• [WORK ITEM]: Give back all of the data verbatim.

#### RECORDS FOR THIS TASK

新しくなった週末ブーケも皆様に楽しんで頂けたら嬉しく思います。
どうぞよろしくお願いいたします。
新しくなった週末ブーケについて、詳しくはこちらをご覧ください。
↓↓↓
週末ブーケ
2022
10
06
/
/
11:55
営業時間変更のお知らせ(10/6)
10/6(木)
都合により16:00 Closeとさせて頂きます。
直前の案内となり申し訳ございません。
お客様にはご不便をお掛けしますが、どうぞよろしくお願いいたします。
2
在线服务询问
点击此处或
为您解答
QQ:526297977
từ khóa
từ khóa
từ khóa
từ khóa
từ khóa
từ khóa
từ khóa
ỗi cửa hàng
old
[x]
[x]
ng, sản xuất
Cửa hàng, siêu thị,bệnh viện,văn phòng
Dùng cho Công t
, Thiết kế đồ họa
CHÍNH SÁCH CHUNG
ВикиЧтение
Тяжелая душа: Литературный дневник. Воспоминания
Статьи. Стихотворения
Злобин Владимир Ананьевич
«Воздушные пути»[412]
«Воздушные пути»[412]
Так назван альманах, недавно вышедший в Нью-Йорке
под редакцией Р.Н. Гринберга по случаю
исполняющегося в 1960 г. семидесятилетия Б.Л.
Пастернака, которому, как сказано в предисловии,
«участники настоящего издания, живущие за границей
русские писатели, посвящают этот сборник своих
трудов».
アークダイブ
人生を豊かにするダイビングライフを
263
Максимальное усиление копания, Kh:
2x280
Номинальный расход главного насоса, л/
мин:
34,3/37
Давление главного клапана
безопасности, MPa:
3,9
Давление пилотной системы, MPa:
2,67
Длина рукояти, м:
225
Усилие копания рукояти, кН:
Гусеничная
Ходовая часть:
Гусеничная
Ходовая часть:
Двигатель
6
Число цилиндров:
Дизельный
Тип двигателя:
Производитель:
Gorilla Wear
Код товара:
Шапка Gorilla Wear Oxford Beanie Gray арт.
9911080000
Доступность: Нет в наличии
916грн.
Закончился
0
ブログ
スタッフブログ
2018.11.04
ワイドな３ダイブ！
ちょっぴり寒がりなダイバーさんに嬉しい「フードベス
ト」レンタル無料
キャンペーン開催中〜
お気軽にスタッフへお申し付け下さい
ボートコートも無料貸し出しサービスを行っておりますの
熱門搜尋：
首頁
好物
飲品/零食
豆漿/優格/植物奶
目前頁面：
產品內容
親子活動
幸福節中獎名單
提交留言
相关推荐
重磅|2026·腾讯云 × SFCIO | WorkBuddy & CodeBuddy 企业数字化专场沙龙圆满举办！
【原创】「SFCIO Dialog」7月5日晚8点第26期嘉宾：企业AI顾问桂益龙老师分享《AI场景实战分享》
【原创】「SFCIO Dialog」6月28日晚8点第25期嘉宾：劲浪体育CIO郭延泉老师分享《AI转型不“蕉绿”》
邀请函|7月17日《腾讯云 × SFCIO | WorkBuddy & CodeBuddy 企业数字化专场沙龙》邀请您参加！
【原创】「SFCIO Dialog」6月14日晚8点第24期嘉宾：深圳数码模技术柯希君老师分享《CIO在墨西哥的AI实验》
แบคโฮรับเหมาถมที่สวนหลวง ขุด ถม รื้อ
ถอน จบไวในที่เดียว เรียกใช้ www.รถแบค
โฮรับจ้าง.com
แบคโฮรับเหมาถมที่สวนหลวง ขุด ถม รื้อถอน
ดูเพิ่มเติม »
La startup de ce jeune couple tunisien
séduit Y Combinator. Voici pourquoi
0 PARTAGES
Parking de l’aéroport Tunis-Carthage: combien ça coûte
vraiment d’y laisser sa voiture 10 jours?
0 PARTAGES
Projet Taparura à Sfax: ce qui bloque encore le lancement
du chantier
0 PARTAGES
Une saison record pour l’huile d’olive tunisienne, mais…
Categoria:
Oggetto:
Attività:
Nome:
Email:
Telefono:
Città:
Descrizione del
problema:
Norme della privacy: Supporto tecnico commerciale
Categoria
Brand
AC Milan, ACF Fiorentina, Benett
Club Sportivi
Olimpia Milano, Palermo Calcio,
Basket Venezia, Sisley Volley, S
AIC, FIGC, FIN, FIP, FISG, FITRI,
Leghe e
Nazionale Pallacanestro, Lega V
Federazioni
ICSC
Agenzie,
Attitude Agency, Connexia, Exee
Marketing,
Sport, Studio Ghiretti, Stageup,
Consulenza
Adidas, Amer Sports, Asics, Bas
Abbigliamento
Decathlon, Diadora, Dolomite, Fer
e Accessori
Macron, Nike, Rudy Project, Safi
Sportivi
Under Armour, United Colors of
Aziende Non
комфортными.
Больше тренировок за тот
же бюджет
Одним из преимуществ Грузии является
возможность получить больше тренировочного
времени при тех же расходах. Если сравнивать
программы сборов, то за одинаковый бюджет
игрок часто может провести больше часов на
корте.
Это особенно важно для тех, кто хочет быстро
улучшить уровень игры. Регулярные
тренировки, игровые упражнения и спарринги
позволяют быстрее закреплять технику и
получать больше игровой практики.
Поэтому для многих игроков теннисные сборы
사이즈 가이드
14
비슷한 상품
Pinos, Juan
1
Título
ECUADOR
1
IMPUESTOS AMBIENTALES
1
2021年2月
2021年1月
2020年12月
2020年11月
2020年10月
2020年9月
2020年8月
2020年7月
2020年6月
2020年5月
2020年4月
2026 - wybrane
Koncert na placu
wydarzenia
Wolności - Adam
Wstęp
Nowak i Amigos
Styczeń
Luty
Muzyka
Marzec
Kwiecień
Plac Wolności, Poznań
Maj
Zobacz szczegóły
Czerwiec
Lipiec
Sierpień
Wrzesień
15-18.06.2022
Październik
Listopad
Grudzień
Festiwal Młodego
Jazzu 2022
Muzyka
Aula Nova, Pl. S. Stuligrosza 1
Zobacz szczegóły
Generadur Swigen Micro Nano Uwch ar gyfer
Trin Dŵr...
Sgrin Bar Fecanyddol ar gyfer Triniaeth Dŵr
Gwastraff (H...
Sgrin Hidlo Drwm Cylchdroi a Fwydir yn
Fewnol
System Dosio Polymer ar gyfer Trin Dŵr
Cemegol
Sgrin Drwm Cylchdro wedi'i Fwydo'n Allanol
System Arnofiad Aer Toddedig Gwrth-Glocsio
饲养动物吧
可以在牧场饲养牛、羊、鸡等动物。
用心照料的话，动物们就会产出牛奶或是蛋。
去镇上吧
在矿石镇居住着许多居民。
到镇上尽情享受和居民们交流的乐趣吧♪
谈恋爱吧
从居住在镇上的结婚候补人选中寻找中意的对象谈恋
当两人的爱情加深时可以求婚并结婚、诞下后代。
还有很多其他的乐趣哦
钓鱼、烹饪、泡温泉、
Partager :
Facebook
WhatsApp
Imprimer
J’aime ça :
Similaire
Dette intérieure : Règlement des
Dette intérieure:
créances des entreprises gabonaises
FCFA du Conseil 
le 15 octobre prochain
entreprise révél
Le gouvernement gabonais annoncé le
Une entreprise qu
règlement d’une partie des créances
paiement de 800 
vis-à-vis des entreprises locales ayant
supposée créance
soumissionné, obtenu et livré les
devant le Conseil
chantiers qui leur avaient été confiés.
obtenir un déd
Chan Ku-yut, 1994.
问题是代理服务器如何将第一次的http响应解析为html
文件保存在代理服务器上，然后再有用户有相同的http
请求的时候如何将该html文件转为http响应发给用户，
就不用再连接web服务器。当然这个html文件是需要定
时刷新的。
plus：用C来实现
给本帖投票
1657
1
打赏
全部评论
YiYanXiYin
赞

########

• [YOUR SOLUTION]:
新しくなった週末ブーケも皆様に楽しんで頂けたら嬉しく思います。
どうぞよろしくお願いいたします。
新しくなった週末ブーケについて、詳しくはこちらをご覧ください。
↓↓↓
週末ブーケ
2022
10
06
/
/
11:55
営業時間変更のお知らせ(10/6)
10/6(木)
都合により16:00 Closeとさせて頂きます。
直前の案内となり申し訳ございません。
お客様にはご不便をお掛けしますが、どうぞよろしくお願いいたします。
2
在线服务询问
点击此处或
为您解答
QQ:526297977
từ khóa
từ khóa
từ khóa
từ khóa
từ khóa
từ khóa
từ khóa
ỗi cửa hàng
old
[x]
[x]
ng, sản xuất
Cửa hàng, siêu thị,bệnh viện,văn phòng
Dùng cho Công t
, Thiết kế đồ họa
CHÍNH SÁCH CHUNG
ВикиЧтение
Тяжелая душа: Литературный дневник. Воспоминания
Статьи. Стихотворения
Злобин Владимир Ананьевич
«Воздушные пути»[412]
«Воздушные пути»[412]
Так назван альманах, недавно вышедший в Нью-Йорке
под редакцией Р.Н. Гринберга по случаю
исполняющегося в 1960 г. семидесятилетия Б.Л.
Пастернака, которому, как сказано в предисловии,
«участники настоящего издания, живущие за границей
русские писатели, посвящают этот сборник своих
трудов».
アークダイブ
人生を豊かにするダイビングライフを
263
Максимальное усиление копания, Kh:
2x280
Номинальный расход главного насоса, л/
мин:
34,3/37
Давление главного клапана
безопасности, MPa:
3,9
Давление пилотной системы, MPa:
2,67
Длина рукояти, м:
225
Усилие копания рукояти, кН:
Гусеничная
Ходовая часть:
Гусеничная
Ходовая часть:
Двигатель
6
Число цилиндров:
Дизельный
Тип двигателя:
Производитель:
Gorilla Wear
Код товара:
Шапка Gorilla Wear Oxford Beanie Gray арт.
9911080000
Доступность: Нет в наличии
916грн.
Закончился
0
ブログ
スタッフブログ
2018.11.04
ワイドな３ダイブ！
ちょっぴり寒がりなダイバーさんに嬉しい「フードベス
ト」レンタル無料
キャンペーン開催中〜
お気軽にスタッフへお申し付け下さい
ボートコートも無料貸し出しサービスを行っておりますの
熱門搜尋：
首頁
好物
飲品/零食
豆漿/優格/植物奶
目前頁面：
產品內容
親子活動
幸福節中獎名單
提交留言
相关推荐
重磅|2026·腾讯云 × SFCIO | WorkBuddy & CodeBuddy 企业数字化专场沙龙圆满举办！
【原创】「SFCIO Dialog」7月5日晚8点第26期嘉宾：企业AI顾问桂益龙老师分享《AI场景实战分享》
【原创】「SFCIO Dialog」6月28日晚8点第25期嘉宾：劲浪体育CIO郭延泉老师分享《AI转型不“蕉绿”》
邀请函|7月17日《腾讯云 × SFCIO | WorkBuddy & CodeBuddy 企业数字化专场沙龙》邀请您参加！
【原创】「SFCIO Dialog」6月14日晚8点第24期嘉宾：深圳数码模技术柯希君老师分享《CIO在墨西哥的AI实验》
แบคโฮรับเหมาถมที่สวนหลวง ขุด ถม รื้อ
ถอน จบไวในที่เดียว เรียกใช้ www.รถแบค
โฮรับจ้าง.com
แบคโฮรับเหมาถมที่สวนหลวง ขุด ถม รื้อถอน
ดูเพิ่มเติม »
La startup de ce jeune couple tunisien
séduit Y Combinator. Voici pourquoi
0 PARTAGES
Parking de l’aéroport Tunis-Carthage: combien ça coûte
vraiment d’y laisser sa voiture 10 jours?
0 PARTAGES
Projet Taparura à Sfax: ce qui bloque encore le lancement
du chantier
0 PARTAGES
Une saison record pour l’huile d’olive tunisienne, mais…
Categoria:
Oggetto:
Attività:
Nome:
Email:
Telefono:
Città:
Descrizione del
problema:
Norme della privacy: Supporto tecnico commerciale
Categoria
Brand
AC Milan, ACF Fiorentina, Benett
Club Sportivi
Olimpia Milano, Palermo Calcio,
Basket Venezia, Sisley Volley, S
AIC, FIGC, FIN, FIP, FISG, FITRI,
Leghe e
Nazionale Pallacanestro, Lega V
Federazioni
ICSC
Agenzie,
Attitude Agency, Connexia, Exee
Marketing,
Sport, Studio Ghiretti, Stageup,
Consulenza
Adidas, Amer Sports, Asics, Bas
Abbigliamento
Decathlon, Diadora, Dolomite, Fer
e Accessori
Macron, Nike, Rudy Project, Safi
Sportivi
Under Armour, United Colors of
Aziende Non
комфортными.
Больше тренировок за тот
же бюджет
Одним из преимуществ Грузии является
возможность получить больше тренировочного
времени при тех же расходах. Если сравнивать
программы сборов, то за одинаковый бюджет
игрок часто может провести больше часов на
корте.
Это особенно важно для тех, кто хочет быстро
улучшить уровень игры. Регулярные
тренировки, игровые упражнения и спарринги
позволяют быстрее закреплять технику и
получать больше игровой практики.
Поэтому для многих игроков теннисные сборы
사이즈 가이드
14
비슷한 상품
Pinos, Juan
1
Título
ECUADOR
1
IMPUESTOS AMBIENTALES
1
2021年2月
2021年1月
2020年12月
2020年11月
2020年10月
2020年9月
2020年8月
2020年7月
2020年6月
2020年5月
2020年4月
2026 - wybrane
Koncert na placu
wydarzenia
Wolności - Adam
Wstęp
Nowak i Amigos
Styczeń
Luty
Muzyka
Marzec
Kwiecień
Plac Wolności, Poznań
Maj
Zobacz szczegóły
Czerwiec
Lipiec
Sierpień
Wrzesień
15-18.06.2022
Październik
Listopad
Grudzień
Festiwal Młodego
Jazzu 2022
Muzyka
Aula Nova, Pl. S. Stuligrosza 1
Zobacz szczegóły
Generadur Swigen Micro Nano Uwch ar gyfer
Trin Dŵr...
Sgrin Bar Fecanyddol ar gyfer Triniaeth Dŵr
Gwastraff (H...
Sgrin Hidlo Drwm Cylchdroi a Fwydir yn
Fewnol
System Dosio Polymer ar gyfer Trin Dŵr
Cemegol
Sgrin Drwm Cylchdro wedi'i Fwydo'n Allanol
System Arnofiad Aer Toddedig Gwrth-Glocsio
饲养动物吧
可以在牧场饲养牛、羊、鸡等动物。
用心照料的话，动物们就会产出牛奶或是蛋。
去镇上吧
在矿石镇居住着许多居民。
到镇上尽情享受和居民们交流的乐趣吧♪
谈恋爱吧
从居住在镇上的结婚候补人选中寻找中意的对象谈恋
当两人的爱情加深时可以求婚并结婚、诞下后代。
还有很多其他的乐趣哦
钓鱼、烹饪、泡温泉、
Partager :
Facebook
WhatsApp
Imprimer
J’aime ça :
Similaire
Dette intérieure : Règlement des
Dette intérieure:
créances des entreprises gabonaises
FCFA du Conseil 
le 15 octobre prochain
entreprise révél
Le gouvernement gabonais annoncé le
Une entreprise qu
règlement d’une partie des créances
paiement de 800 
vis-à-vis des entreprises locales ayant
supposée créance
soumissionné, obtenu et livré les
devant le Conseil
chantiers qui leur avaient été confiés.
obtenir un déd
Chan Ku-yut, 1994.
问题是代理服务器如何将第一次的http响应解析为html
文件保存在代理服务器上，然后再有用户有相同的http
请求的时候如何将该html文件转为http响应发给用户，
就不用再连接web服务器。当然这个html文件是需要定
时刷新的。
plus：用C来实现
给本帖投票
1657
1
打赏
全部评论
YiYanXiYin
赞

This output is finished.